Debugging Kubernetes OOMKilled in Go: Memory Leaks & pprof

There is nothing more frustrating than waking up to a PagerDuty alert because your pods are stuck in a CrashLoopBackOff. You check the logs, but they end abruptly. You check the Kubernetes events, and there it is: OOMKilled (Exit Code 137). The container exceeded its memory limit, and the Linux kernel stepped in to terminate the process. In a recent high-throughput microservice handling 15k TPS, we faced this exact scenario—memory usage would slowly creep up until the inevitable crash, despite our calculations suggesting plenty of headroom.

The Root Cause: Go GC vs. Kubernetes Limits

When debugging memory issues in Go on Kubernetes, it is crucial to understand that the Go Runtime and the Kubernetes Cgroups limits do not always talk to each other by default. The Go Garbage Collector (GC) is designed to optimize for throughput and CPU usage, often allowing the heap to grow significantly before triggering a collection. If this growth outpaces the hard limit set in your resources.limits.memory, the OS kills the app before the GC can reclaim space.

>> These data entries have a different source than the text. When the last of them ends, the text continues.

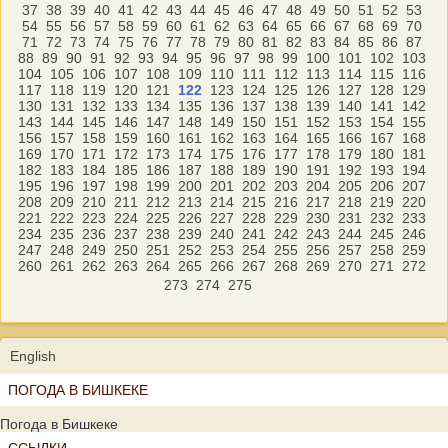
37
38
39
40
41
42
43
44
45
46
47
48
49
50
51
52
53
54
55
56
57
58
59
60
61
62
63
64
65
66
67
68
69
70
71
72
73
74
75
76
77
78
79
80
81
82
83
84
85
86
87
88
89
90
91
92
93
94
95
96
97
98
99
100
101
102
103
104
105
106
107
108
109
110
111
112
113
114
115
116
117
118
119
120
121
122
123
124
125
126
127
128
129
130
131
132
133
134
135
136
137
138
139
140
141
142
143
144
145
146
147
148
149
150
151
152
153
154
155
156
157
158
159
160
161
162
163
164
165
166
167
168
169
170
171
172
173
174
175
176
177
178
179
180
181
182
183
184
185
186
187
188
189
190
191
192
193
194
195
196
197
198
199
200
201
202
203
204
205
206
207
208
209
210
211
212
213
214
215
216
217
218
219
220
221
222
223
224
225
226
227
228
229
230
231
232
233
234
235
236
237
238
239
240
241
242
243
244
245
246
247
248
249
250
251
252
253
254
255
256
257
258
259
260
261
262
263
264
265
266
267
268
269
270
271
272
273
274
275
English
ПОГОДА В БИШКЕКЕ
Погода в Бишкеке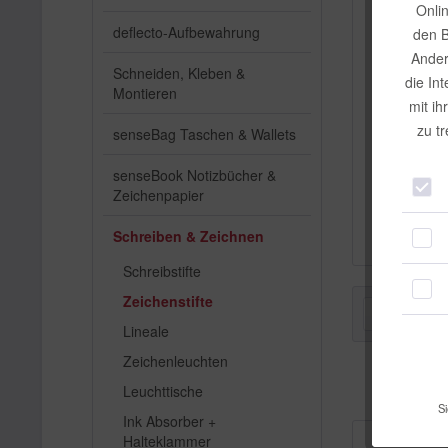
Onli
deflecto-Aufbewahrung
den B
Ander
Schneiden, Kleben &
die In
Montieren
mit ih
zu t
senseBag Taschen & Wallets
Copic Mu
senseBook Notizbücher &
Zeichenpapier
I
Schreiben & Zeichnen
Schreibstifte
Zeichenstifte
Filtern
Lineale
Zeichenleuchten
Leuchttische
Si
Ink Absorber +
Halteklammer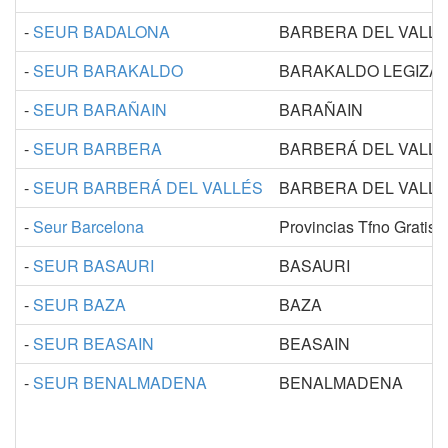
-
SEUR BADALONA
BARBERA DEL VALL
-
SEUR BARAKALDO
BARAKALDO LEGIZA
-
SEUR BARAÑAIN
BARAÑAIN
-
SEUR BARBERA
BARBERÁ DEL VALL
-
SEUR BARBERÁ DEL VALLÉS
BARBERA DEL VALL
-
Seur Barcelona
Provincias Tfno Gratis
-
SEUR BASAURI
BASAURI
-
SEUR BAZA
BAZA
-
SEUR BEASAIN
BEASAIN
-
SEUR BENALMADENA
BENALMADENA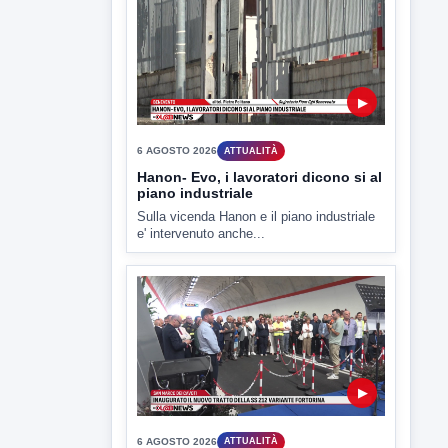
6 AGOSTO 2026
ATTUALITÀ
Hanon- Evo, i lavoratori dicono si al
piano industriale
Sulla vicenda Hanon e il piano industriale
e' intervenuto anche...
▶
6 AGOSTO 2026
ATTUALITÀ
Inaugurato il nuovo tratto della
SS212 Variante Fortorina
Un nuovo tassello per la viabilità del
Sannio e delle...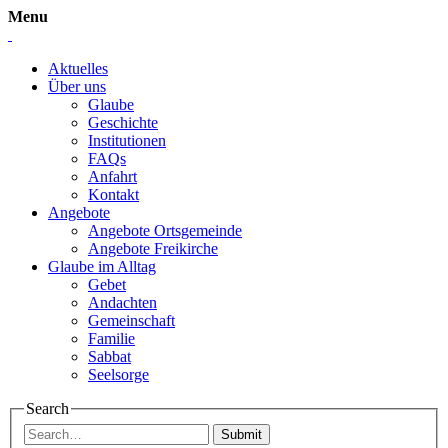
Menu
Aktuelles
Über uns
Glaube
Geschichte
Institutionen
FAQs
Anfahrt
Kontakt
Angebote
Angebote Ortsgemeinde
Angebote Freikirche
Glaube im Alltag
Gebet
Andachten
Gemeinschaft
Familie
Sabbat
Seelsorge
Search
Submit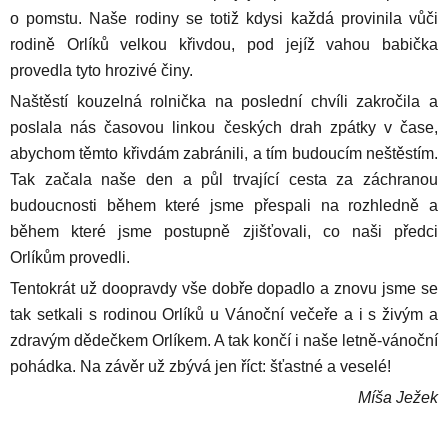
o pomstu. Naše rodiny se totiž kdysi každá provinila vůči
rodině Orlíků velkou křivdou, pod jejíž vahou babička
provedla tyto hrozivé činy.
Naštěstí kouzelná rolnička na poslední chvíli zakročila a
poslala nás časovou linkou českých drah zpátky v čase,
abychom těmto křivdám zabránili, a tím budoucím neštěstím.
Tak začala naše den a půl trvající cesta za záchranou
budoucnosti během které jsme přespali na rozhledně a
během které jsme postupně zjišťovali, co naši předci
Orlíkům provedli.
Tentokrát už doopravdy vše dobře dopadlo a znovu jsme se
tak setkali s rodinou Orlíků u Vánoční večeře a i s živým a
zdravým dědečkem Orlíkem. A tak končí i naše letně-vánoční
pohádka. Na závěr už zbývá jen říct: šťastné a veselé!
Míša Ježek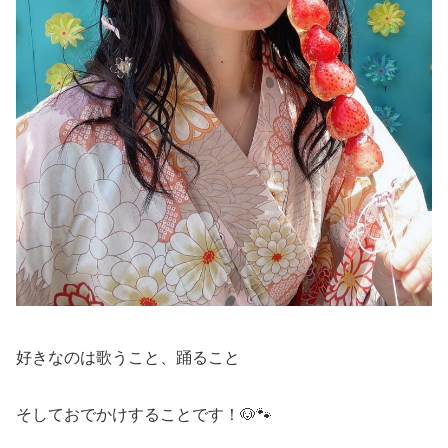
好きなのは歌うこと、踊ること
そしておでかけすることです！🐶🐾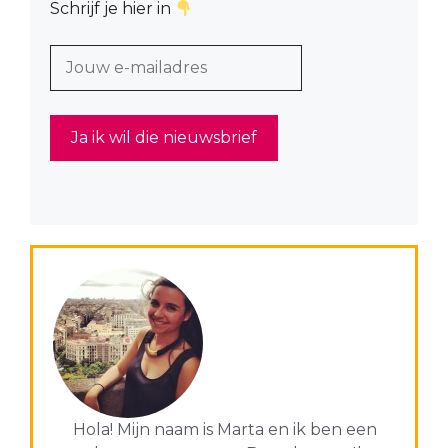
Schrijf je hier in
Hola! Mijn naam is Marta en ik ben een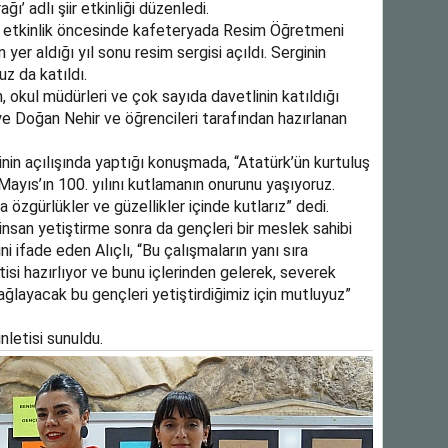
’ adlı şiir etkinliği düzenledi.
 etkinlik öncesinde kafeteryada Resim Öğretmeni
n yer aldığı yıl sonu resim sergisi açıldı. Serginin
z da katıldı.
, okul müdürleri ve çok sayıda davetlinin katıldığı
e Doğan Nehir ve öğrencileri tarafından hazırlanan
.
inin açılışında yaptığı konuşmada, “Atatürk’ün kurtuluş
ayıs’ın 100. yılını kutlamanın onurunu yaşıyoruz.
a özgürlükler ve güzellikler içinde kutlarız” dedi.
 insan yetiştirme sonra da gençleri bir meslek sahibi
 ifade eden Alıçlı, “Bu çalışmaların yanı sıra
etisi hazırlıyor ve bunu içlerinden gelerek, severek
sağlayacak bu gençleri yetiştirdiğimiz için mutluyuz”
nletisi sunuldu.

Critical Misconception: High memory usage isn't always a code leak. It is often a configuration mismatch where the Go runtime is unaware of the container's memory ceiling.

Step 1: Instrumentation with pprof

To differentiate between a configuration issue and a genuine memory leak (e.g., unclosed response bodies, growing maps, or goroutine leaks), you must inspect the heap. The standard tool for this is pprof. We need to expose the debug endpoint to capture a live profile.

Add the following import to your main entry file. This automatically registers the debug handlers under /debug/pprof/.

// main.go
import (
    "net/http"
    _ "net/http/pprof" // Implicitly registers pprof handlers
    "log"
)

func main() {
    // Start a separate server for profiling to avoid exposing it publicly
    go func() {
        log.Println(http.ListenAndServe("localhost:6060", nil))
    }()
    
    // Your application logic...
}
Security Note: Never expose pprof on a public port. Bind it to localhost or use a sidecar/forwarding mechanism to access it securely.

Step 2: Capturing and Analyzing the Heap

Once the application is running (and approaching its memory limit), you need to capture a snapshot. Use kubectl port-forward to tunnel into the pod.

# Port forward to the profiling port
kubectl port-forward pod/my-app-pod-12345 6060:6060

# Capture the heap profile
go tool pprof -http=:8080 http://localhost:6060/debug/pprof/heap

This command opens a web interface. Navigate to the "Alloc Space" view to see total allocations and "Inuse Space" to see what is currently holding memory. If "Inuse Space" is dominated by a specific object that continues to grow over time, you have a leak. If the memory is fragmented or high but stable, you likely have a tuning issue.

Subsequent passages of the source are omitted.